What’s the biggest opportunity for real estate agents today?
Phil Faranda, the silver-tongued broker-owner of Briarcliff Manor, New York-based J. Philip Real Estate, says it’s simple: “Explaining to the public what the hell we do.”
Pull that off, and you’ll not only win more business, but also help burnish the reputation of the industry overall, according to Faranda and other speakers on an Inman Connect panel.
“The public views us as glorified door un-lockers who suck profit out of the transaction rather than [as the] the advocate in the largest financial event in their life,” he said.
So how can agents better articulate their value?
Tell stories, said Don Mowery, who heads up an agent team at Rancho Cucamonga, California-based Re/Max New Horizons. He presents case studies to prospects that illustrate how he’s helped past clients navigate stumbling blocks that can pop up during the homebuying or selling process. He also places ads in newspapers that explain the value of agents by drawing on these cases.

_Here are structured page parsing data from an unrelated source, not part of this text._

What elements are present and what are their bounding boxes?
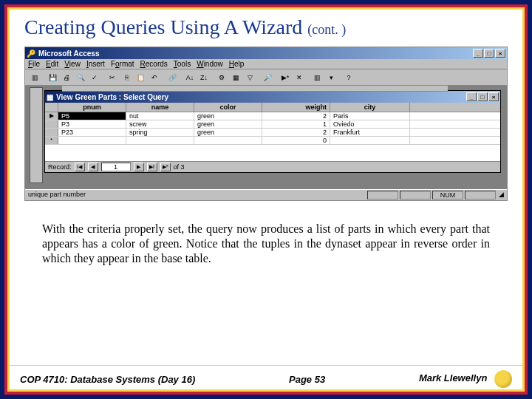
table-row[interactable]: P23 spring green 2 Frankfurt: [45, 129, 500, 137]
menu-edit[interactable]: Edit: [46, 60, 58, 68]
menu-view[interactable]: View: [64, 60, 81, 68]
undo-button[interactable]: ↶: [148, 71, 161, 84]
cell-city[interactable]: Paris: [330, 112, 410, 120]
minimize-button[interactable]: _: [473, 49, 483, 58]
slide-border-inner: Creating Queries Using A Wizard (cont. )…: [7, 7, 525, 392]
menu-insert[interactable]: Insert: [86, 60, 105, 68]
row-marker[interactable]: [45, 129, 58, 136]
db-window-button[interactable]: ▥: [310, 71, 324, 84]
cell-name[interactable]: screw: [126, 120, 194, 128]
cell-city[interactable]: [330, 137, 410, 144]
footer-center: Page 53: [289, 374, 325, 385]
query-window: ▦ View Green Parts : Select Query _ □ × …: [44, 90, 501, 173]
cell-color[interactable]: green: [194, 129, 262, 136]
row-marker[interactable]: [45, 120, 58, 128]
table-row[interactable]: ▶ P5 nut green 2 Paris: [45, 112, 500, 120]
cell-name[interactable]: spring: [126, 129, 194, 136]
footer-right: Mark Llewellyn: [419, 370, 512, 388]
statusbar: unique part number NUM ◢: [25, 189, 507, 200]
cell-pnum[interactable]: P3: [58, 120, 126, 128]
background-window: [30, 87, 43, 183]
help-button[interactable]: ?: [342, 71, 355, 84]
filter-toggle-button[interactable]: ▽: [243, 71, 256, 84]
cell-name[interactable]: nut: [126, 112, 194, 120]
link-button[interactable]: 🔗: [166, 71, 179, 84]
nav-next-button[interactable]: ▶: [134, 163, 144, 171]
status-text: unique part number: [28, 191, 86, 200]
col-name[interactable]: name: [126, 103, 194, 112]
inner-close-button[interactable]: ×: [488, 92, 499, 101]
col-weight[interactable]: weight: [262, 103, 330, 112]
menu-file[interactable]: File: [28, 60, 40, 68]
row-selector-head[interactable]: [45, 103, 58, 112]
copy-button[interactable]: ⎘: [120, 71, 133, 84]
col-pnum[interactable]: pnum: [58, 103, 126, 112]
sort-desc-button[interactable]: Z↓: [197, 71, 211, 84]
resize-grip-icon[interactable]: ◢: [499, 191, 504, 200]
slide-content: Creating Queries Using A Wizard (cont. )…: [10, 10, 522, 365]
maximize-button[interactable]: □: [484, 49, 494, 58]
menu-tools[interactable]: Tools: [174, 60, 191, 68]
cell-pnum[interactable]: [58, 137, 126, 144]
status-empty-1: [367, 191, 398, 200]
nav-last-button[interactable]: ▶I: [147, 163, 157, 171]
footer-left: COP 4710: Database Systems (Day 16): [20, 374, 195, 385]
inner-maximize-button[interactable]: □: [477, 92, 488, 101]
record-number-input[interactable]: 1: [101, 163, 131, 171]
new-object-button[interactable]: ▾: [324, 71, 338, 84]
view-button[interactable]: ▥: [28, 71, 41, 84]
cell-weight[interactable]: 0: [262, 137, 330, 144]
spell-button[interactable]: ✓: [88, 71, 101, 84]
nav-first-button[interactable]: I◀: [75, 163, 85, 171]
row-marker[interactable]: *: [45, 137, 58, 144]
title-cont: (cont. ): [307, 22, 346, 37]
table-row[interactable]: * 0: [45, 137, 500, 145]
filter-form-button[interactable]: ▦: [229, 71, 242, 84]
slide-border-mid: Creating Queries Using A Wizard (cont. )…: [4, 4, 528, 395]
sort-asc-button[interactable]: A↓: [183, 71, 197, 84]
workspace: ▦ View Green Parts : Select Query _ □ × …: [25, 86, 507, 189]
menu-records[interactable]: Records: [140, 60, 168, 68]
nav-prev-button[interactable]: ◀: [88, 163, 98, 171]
delete-record-button[interactable]: ✕: [293, 71, 306, 84]
record-navigator: Record: I◀ ◀ 1 ▶ ▶I ▶* of 3: [45, 161, 500, 172]
cell-color[interactable]: green: [194, 112, 262, 120]
cell-weight[interactable]: 2: [262, 112, 330, 120]
result-grid: pnum name color weight city ▶ P5 nut gre…: [45, 103, 500, 161]
preview-button[interactable]: 🔍: [74, 71, 87, 84]
cell-weight[interactable]: 2: [262, 129, 330, 136]
grid-icon: ▦: [47, 93, 53, 101]
table-row[interactable]: P3 screw green 1 Oviedo: [45, 120, 500, 129]
cut-button[interactable]: ✂: [106, 71, 119, 84]
find-button[interactable]: 🔎: [261, 71, 274, 84]
status-num: NUM: [432, 191, 463, 200]
filter-sel-button[interactable]: ⚙: [215, 71, 228, 84]
cell-pnum[interactable]: P5: [58, 112, 126, 120]
key-icon: 🔑: [27, 50, 35, 58]
record-label: Record:: [48, 163, 72, 171]
cell-name[interactable]: [126, 137, 194, 144]
col-color[interactable]: color: [194, 103, 262, 112]
menu-window[interactable]: Window: [197, 60, 223, 68]
cell-weight[interactable]: 1: [262, 120, 330, 128]
access-titlebar: 🔑 Microsoft Access _ □ ×: [25, 47, 507, 59]
inner-minimize-button[interactable]: _: [466, 92, 477, 101]
save-button[interactable]: 💾: [46, 71, 59, 84]
cell-city[interactable]: Oviedo: [330, 120, 410, 128]
query-titlebar: ▦ View Green Parts : Select Query _ □ ×: [45, 91, 500, 103]
menu-format[interactable]: Format: [111, 60, 134, 68]
toolbar: ▥ 💾 🖨 🔍 ✓ ✂ ⎘ 📋 ↶ 🔗 A↓ Z↓ ⚙ ▦ ▽ 🔎 ▶* ✕: [25, 69, 507, 86]
print-button[interactable]: 🖨: [60, 71, 73, 84]
cell-color[interactable]: [194, 137, 262, 144]
status-empty-2: [400, 191, 431, 200]
col-city[interactable]: city: [330, 103, 410, 112]
nav-new-button[interactable]: ▶*: [160, 163, 171, 171]
paste-button[interactable]: 📋: [134, 71, 147, 84]
cell-pnum[interactable]: P23: [58, 129, 126, 136]
new-record-button[interactable]: ▶*: [279, 71, 292, 84]
menu-help[interactable]: Help: [229, 60, 245, 68]
cell-color[interactable]: green: [194, 120, 262, 128]
row-marker[interactable]: ▶: [45, 112, 58, 120]
cell-city[interactable]: Frankfurt: [330, 129, 410, 136]
close-button[interactable]: ×: [495, 49, 505, 58]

“Here are some horror stories and this is why you need an agent to represent you,” Mowery tells homeowners who’ve posted for-sale-by-owner listings.
This technique helps Mowery highlight the role of an agent, which Faranda says is to “spearhead a multi-pronged red tape-laden, long, convoluted” and “scary, stressful” process.
Another way real estate agents can bolster their appeal is by accumulating online reviews, said Pam O’Connor, CEO of Leading Real Estate Companies of the World, a global network of top-performing real estate brokerages.
O’Connor thinks reviews — many of which might describe instances in which agents come through in the clutch — will give a boost to high-performing “mid-range” agents in particular.
TRID also offers an opportunity for agents to more clearly articulate their value proposition, according to O’Connor. Agents can demonstrate their knowledge and expertise by explaining how the regulation may have added another layer of complexity to transactions, she said.